Мария бросилась на колени, обхватила ноги матери:

– Милая мама, неужели ничего нельзя поделать?

– Ничего, дочь моя. Нечего и мечтать, чтобы император породнился с Шатильоном.

Хоть и ответила так дочери, сама тоже не могла смириться с крахом всех надежд. И права Мария, все это – вина Шатильона. Из-за необузданного и неистового Рейнальда Антиохия теряет союзников и силу, превращается в изгоя, из-за князя в последние годы Констанцию и ее близких поражают одни несчастья и невзгоды!

Только глупая Филиппа, на три года младше сестры, простодушно недоумевала:

– Да этот Мануил – старикашка невзрачный! Он же тебе даже не нравится!

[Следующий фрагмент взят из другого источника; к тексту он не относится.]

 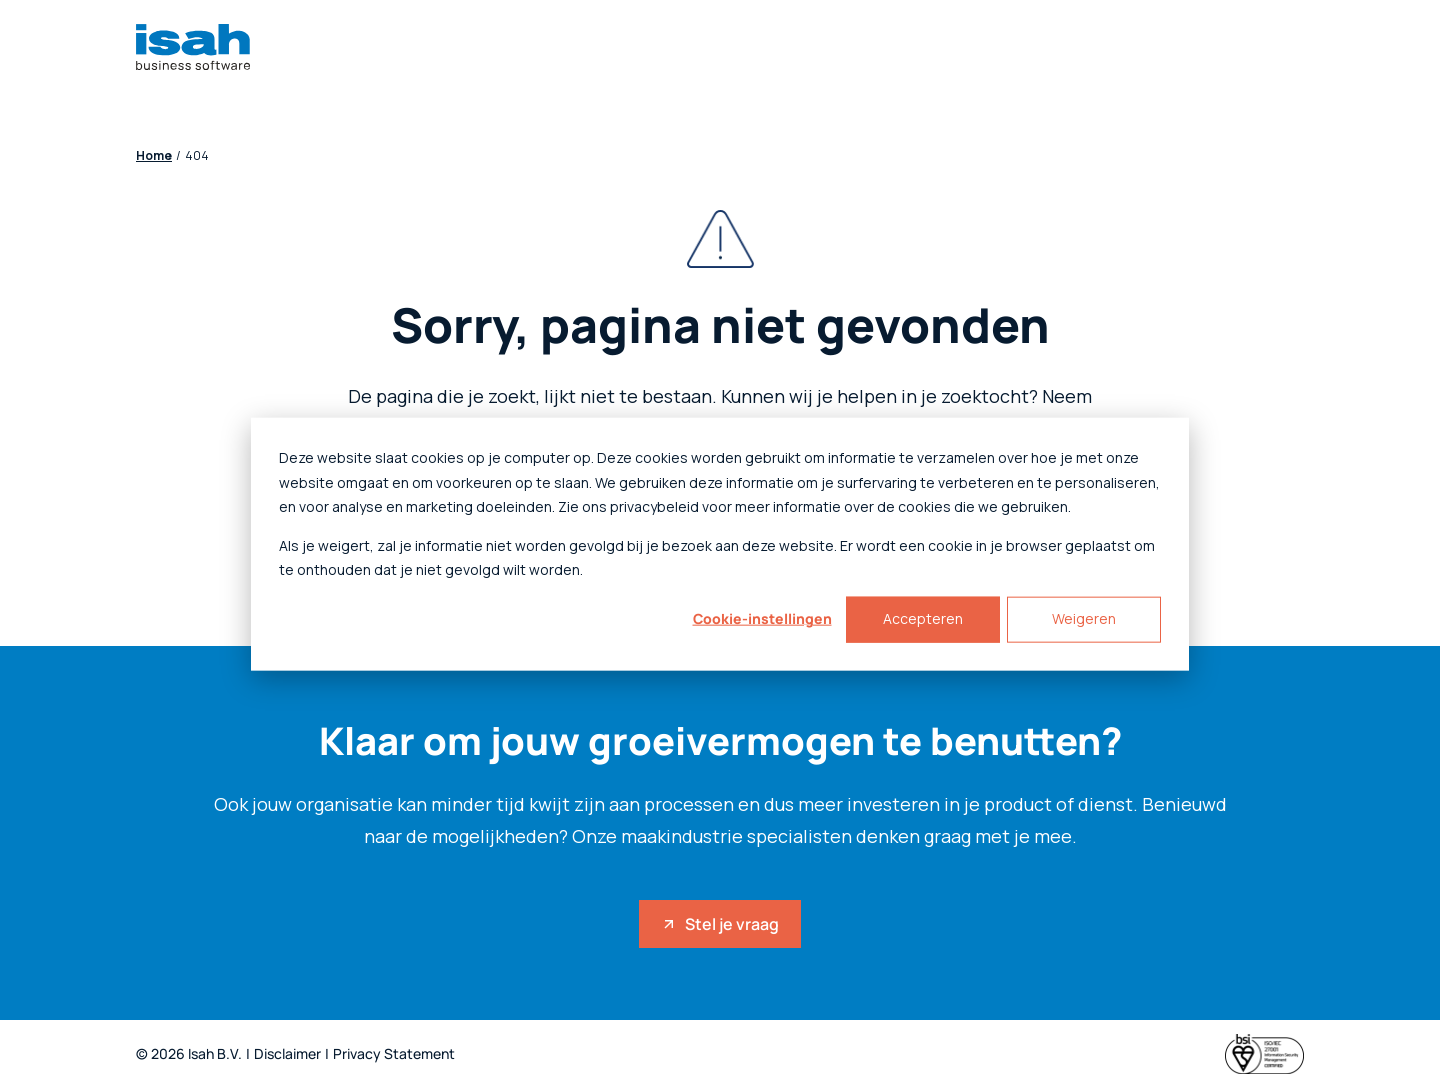 What do you see at coordinates (923, 618) in the screenshot?
I see `Accepteren` at bounding box center [923, 618].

Из замурзанного сорванца Филиппа превратилась в милую, покладистую, светловолосую девушку с привлекательным круглым лицом, длинными ресницами и нежным ртом. Ее прелесть была блеклой копией яркой красы Марии, и нрав ее тоже был тихой заводью по сравнению с горным водопадом старшей сестры. Филиппа целыми днями мечтала о любви, распевала трогательные шансон де фам, плела венки и тоскливо вздыхала: жизнь ее проходила попусту вовсе не потому, что в ней не хватало поклонения и власти, а потому, что ей уже целые тринадцать весен миновало, а ожидаемый прекрасный рыцарь все мешкал и мешкал. Но морщинистый и плешивый Комнин, да будь он хоть властителем всего подлунного мира, ей и задаром не был надобен. Щеки Марии вспыхнули от злости:

– Филиппа, ну что ты вообще понимаешь?! Это тебе нужно миловидное как серафим, ничтожество, лишь бы сочинял любовные кансоны, падал на колени и клялся в страсти. Какая разница – нравится мне Багрянородный самодержец или не нравится?! Мне в тысячу раз меньше нравится, что весь Утремер возложил чаяния на эту блеклую тень, что не я, а ничтожная Мелисенда будет правительницей Ромейской империи!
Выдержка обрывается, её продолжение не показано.